William B. Evans Friday ended his duties where they all began — the Area C-11 station in Dorchester, a red brick redoubt for the Boston Police Department where the former commissioner began in law enforcement 38 years ago.
Evans, 59, made his-next-to last appearance as the city’s top cop at the Friday morning roll call inside the station where he was employed as a cadet, the first stepping stone in a career that eventually included every civil service rank before he took on the top civilian job nearly five years ago.
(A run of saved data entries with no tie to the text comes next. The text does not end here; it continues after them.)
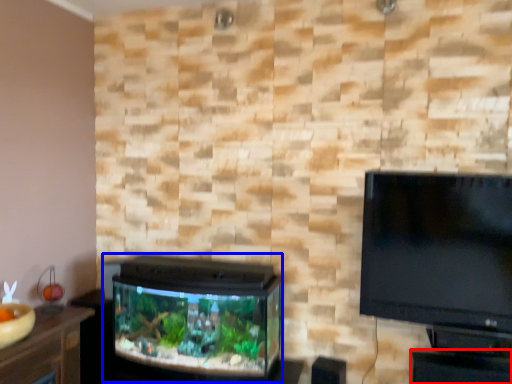 Question: Which of the following is the closest to the observer, table (highlighted by a red box) or tv cabinet (highlighted by a blue box)?

Choices:
 (A) table
 (B) tv cabinet

Answer: (A) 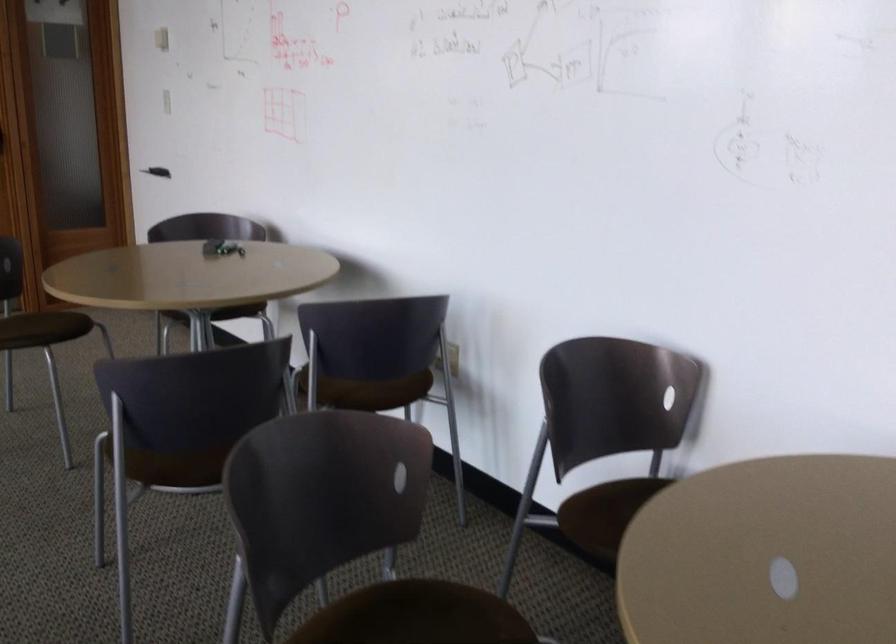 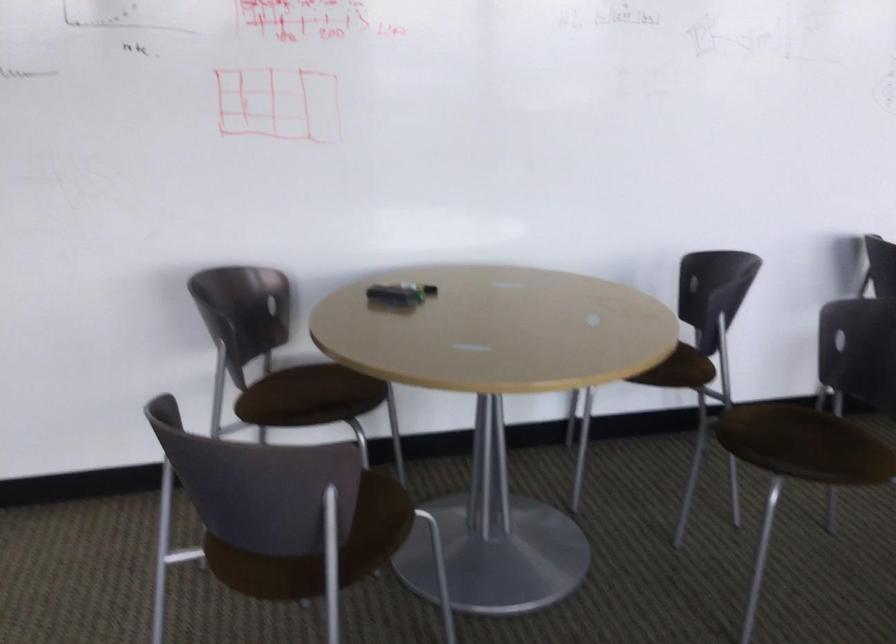 Find the pixel in the second image that matches [194,431] in the first image.

(798, 437) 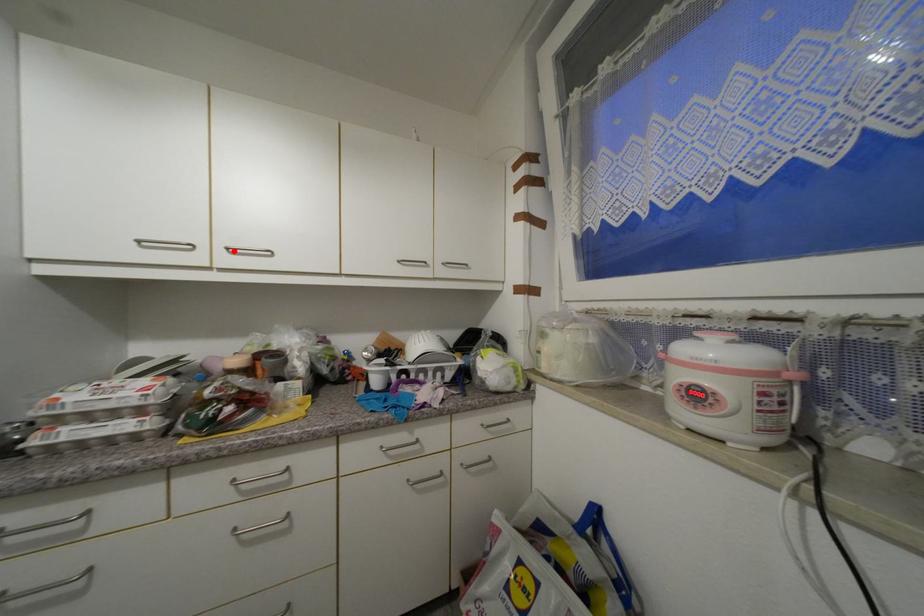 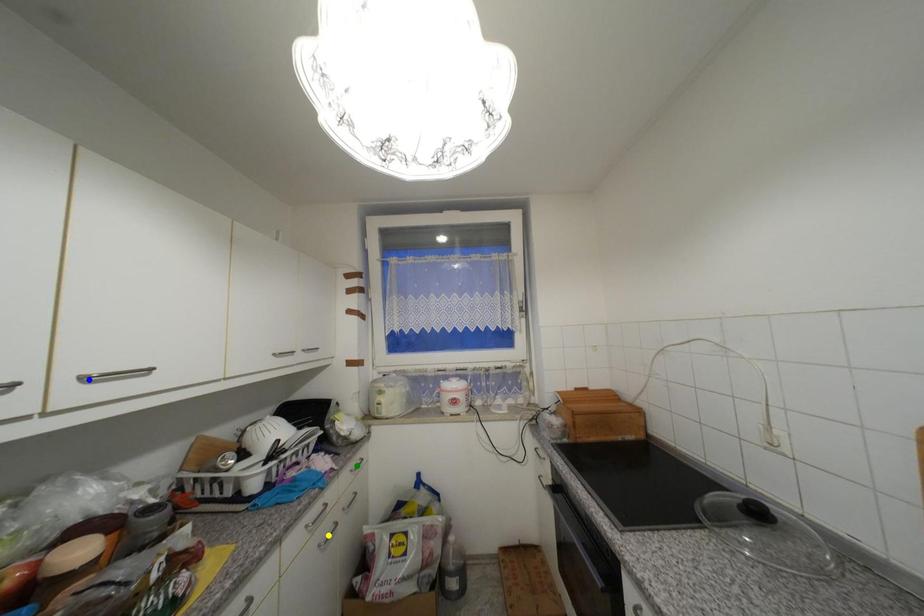 Question: I am providing you with two images of the same scene from different viewpoints. A red point is marked on the first image. You are given multiple points on the second image. In image 2, which mark is for the same physical point as the one in image 1?

Choices:
 (A) green point
 (B) yellow point
 (C) blue point

Answer: (C) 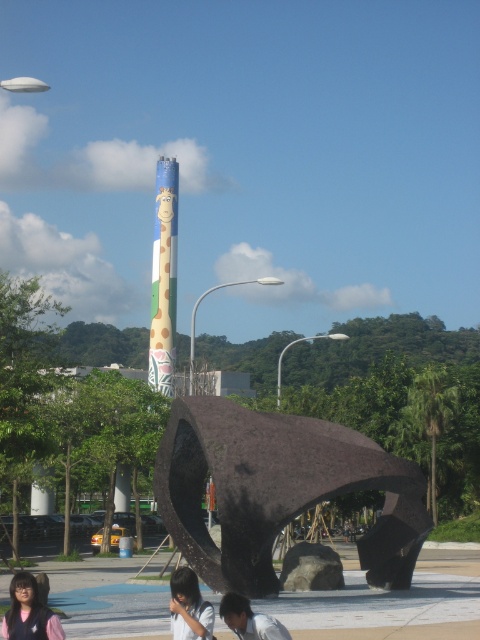 Question: Among these points, which one is nearest to the camera?

Choices:
 (A) (236, 488)
 (B) (225, 609)

Answer: (B)

Question: Where is dark brown stone sculpture at center located in relation to white matte shirt at lower center in the image?

Choices:
 (A) below
 (B) above

Answer: (A)

Question: Does multicolored painted totem pole at center have a smaller size compared to matte black hair at lower left?

Choices:
 (A) yes
 (B) no

Answer: (B)

Question: Is matte black hair at lower left wider than white matte shirt at lower center?

Choices:
 (A) no
 (B) yes

Answer: (B)

Question: Which point is farther to the camera?

Choices:
 (A) (196, 625)
 (B) (36, 604)
 (C) (325, 428)
 (D) (160, 388)

Answer: (D)

Question: Which of the following is the closest to the observer?

Choices:
 (A) (231, 612)
 (B) (188, 584)
 (C) (216, 401)
 (D) (163, 294)

Answer: (A) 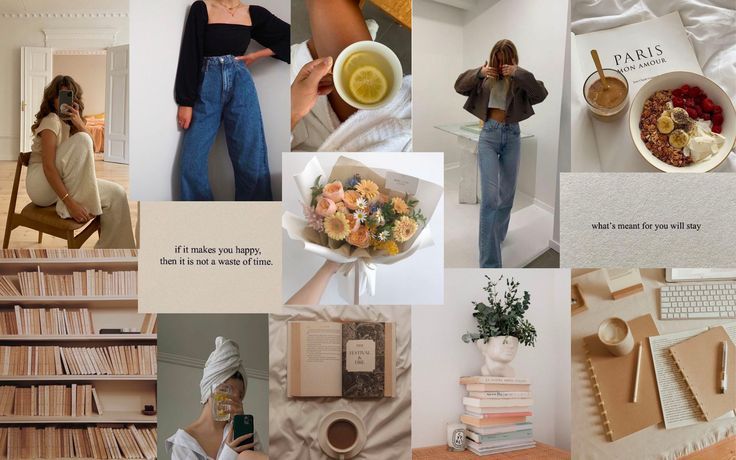 Identify the location of cups. Image resolution: width=736 pixels, height=460 pixels. (371, 78), (620, 334), (601, 97), (347, 436). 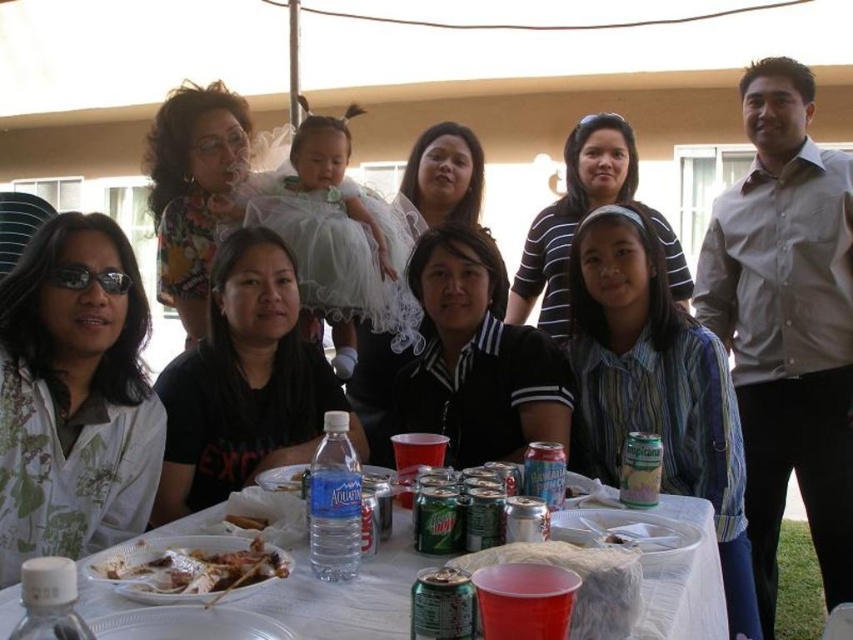 You are a food delivery robot with a 6 inch wide tray. You need to place a new dish between the grilled meat skewers at table center and the white crumbly bread at table center. Is there enough space for your tray?

The distance between the grilled meat skewers at table center and the white crumbly bread at table center is 8.11 inches. Since your tray is 6 inches wide, there is sufficient space to place it between them.

You are a guest at this event and want to grab a drink from the table. The white plastic table at center has drinks, but you notice the grilled meat skewers at table center might be in the way. Can you reach the drinks without moving the skewers?

The white plastic table at center is closer to the viewer than the grilled meat skewers at table center, so the skewers are further back on the table. You can reach the drinks near the edge of the table closest to you without disturbing the skewers. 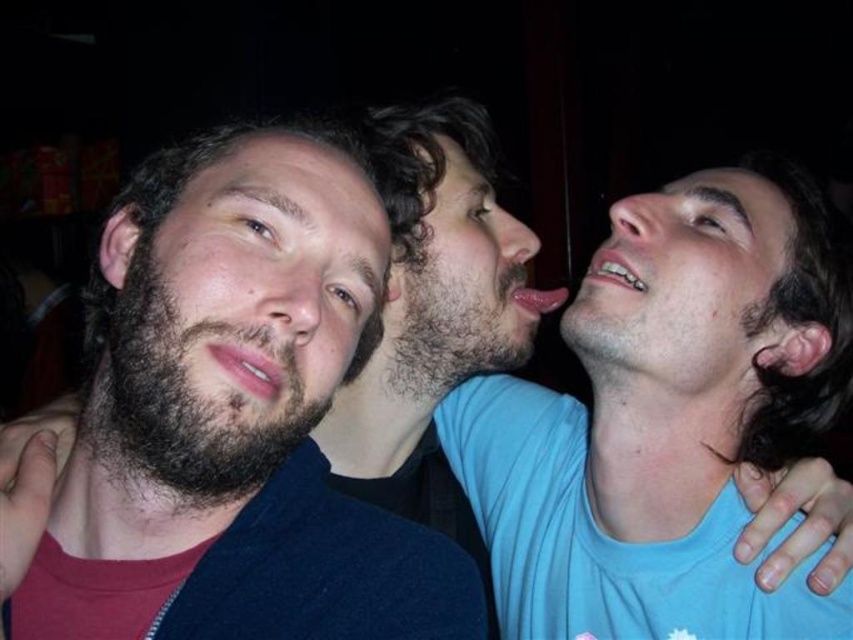 You are standing at the point labeled as point (434, 248) in the image. You want to take a photo of the three people in the scene using a camera that has a maximum focus range of 1 meter. Will the camera be able to focus on the three people if you are at that point?

The distance between the point (434, 248) and the camera is 1.03 meters, which is slightly beyond the camera maximum focus range of 1 meter. Therefore, the camera will not be able to focus on the three people from that point. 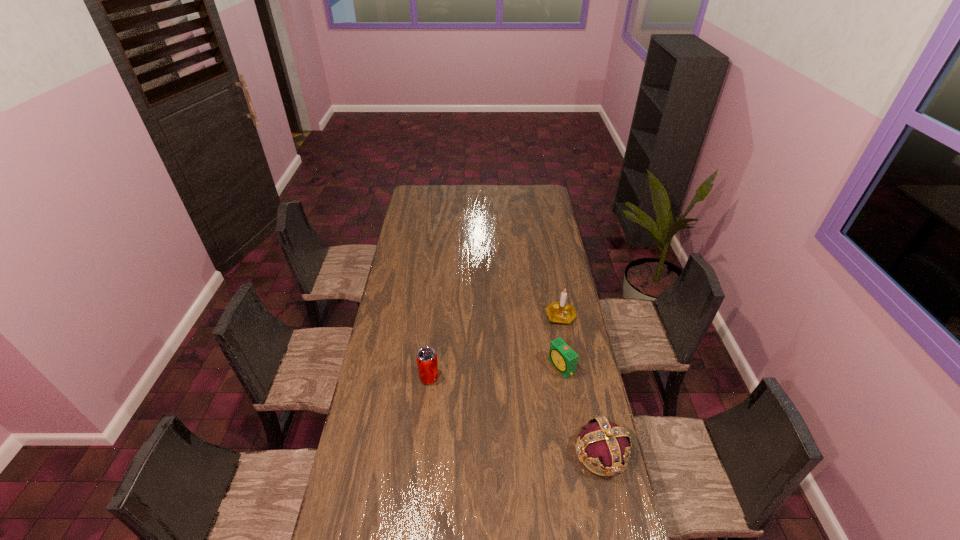 Locate an element on the screen. This screenshot has width=960, height=540. free space located with a handle on the farthest object is located at coordinates (539, 376).

Where is `vacant space located with a handle on the farthest object`? The image size is (960, 540). vacant space located with a handle on the farthest object is located at coordinates (533, 392).

The width and height of the screenshot is (960, 540). What are the coordinates of `crown at the right edge` in the screenshot? It's located at (605, 444).

This screenshot has width=960, height=540. Find the location of `alarm clock that is at the right edge`. alarm clock that is at the right edge is located at coordinates (561, 356).

At what (x,y) coordinates should I click in order to perform the action: click on candle holder that is positioned at the right edge. Please return your answer as a coordinate pair (x, y). Looking at the image, I should click on (561, 312).

In the image, there is a desktop. Identify the location of vacant space at the far edge. (525, 198).

Find the location of a particular element. The height and width of the screenshot is (540, 960). free space at the left edge is located at coordinates (411, 312).

In order to click on free space at the right edge in this screenshot , I will do `click(579, 423)`.

You are a GUI agent. You are given a task and a screenshot of the screen. Output one action in this format:
    pyautogui.click(x=<x>, y=<y>)
    Task: Click on the vacant space at the far left corner of the desktop
    The image size is (960, 540).
    Given the screenshot: What is the action you would take?
    pyautogui.click(x=408, y=201)

Image resolution: width=960 pixels, height=540 pixels. I want to click on blank area at the far right corner, so click(547, 199). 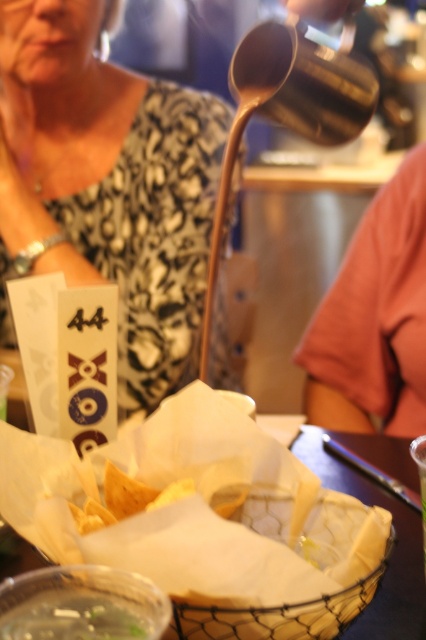 Question: Is matte black shirt at upper left above green translucent liquid at lower left?

Choices:
 (A) no
 (B) yes

Answer: (B)

Question: Is matte black shirt at upper left to the left of green translucent liquid at lower left from the viewer's perspective?

Choices:
 (A) no
 (B) yes

Answer: (B)

Question: Is matte black shirt at upper left thinner than green translucent liquid at lower left?

Choices:
 (A) no
 (B) yes

Answer: (A)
Evans delivered two messages during his brief remarks to some two dozen uniformed and plainclothes officers, many of whom, he laughingly noted, were younger than the nearly four decades he carried a police badge and a gun.
Thank you, he told them.
“We had the whole Black Lives Matter, you know, anti-police dialogue out there and no one ever missed a beat in this department,’’ he said. “I didn’t do a great job. The men and the women of this department did.”
And take care of yourselves.
“Be safe. Make sure you wear your vests,’’ he said. “There are a lot of guns out there.”
Evans told the officers that they should expect to wear body cameras, pointing to the results of a yearlong pilot program where 100 officers wore the cameras, resulting in a reduction in the number of complaints that an officer used excessive force and internal affair complaints.
And, once a critic of the cameras being worn by police, Evans said he is now a supporter, especially since he said the video evidence showed the use of deadly force against a terrorist suspect in Roslindale in 2015 was justified. (The estate of Usaa ma Rahim is suing in federal court.)
“There are a lot of young people here. You know technology,’’ he told the officers. “It will help us, believe me. Whether it helps us in court [as evidence], whether it helps us defuse civilian complaints. We can use the pictures for gang investigations.”
Evans is done as commissioner, he happily noted after the roll call. No longer will he hope that weekends are drenched with rain in the summer or blanketed with snow in the winter, an acknowledgment that inclement weather is often more successful bringing peace than police.
“I can honestly say for five years, I hoped it rained and snowed every day to keep the violence down,” he told reporters after the roll call.
No longer will he arrive at the scene of a homicide somewhere in the city, day or night, and see, once again, that a child has been killed, often by another child, he said. “I won’t miss witnessing some of the violence on the street,’’ he said. “That’s what kept me awake at nights.”
But, he said, he will always remember the Boston Marathon bombing of April 2013, in which three people were killed and more than 260 injured near the finish line, images that Evans still carries with him. And he will, with equal vigor, remember the night in Watertown five days later when a terrorist suspect was captured, leading to an impromptu, patriotic-themed celebration on the streets of that city.
“It was like we had just won the war,’’ he said. “People were out on the street clapping. College kids were marching. I never had such a good feeling in my life . . . I will never forget those five days.”
Evans spoke at a city Boys and Girls Club later Friday morning and then called an end to his Boston police career. He has already surrendered his badge, radio equipment, and department-issued pistol, which, he has proudly noted he never had cause to fire during his entire career.
Evans starts Monday at Boston College as the school’s new executive director of public safety and chief of police.
But first, the longtime marathon runner is hoping for nice weather this weekend, which he plans to spend in Maine running the Beach to Beacon 10K accompanied by some of his three children.
“I can honestly say I worked my heart and soul out,’’ he said. “It’s been my honor to lead it.”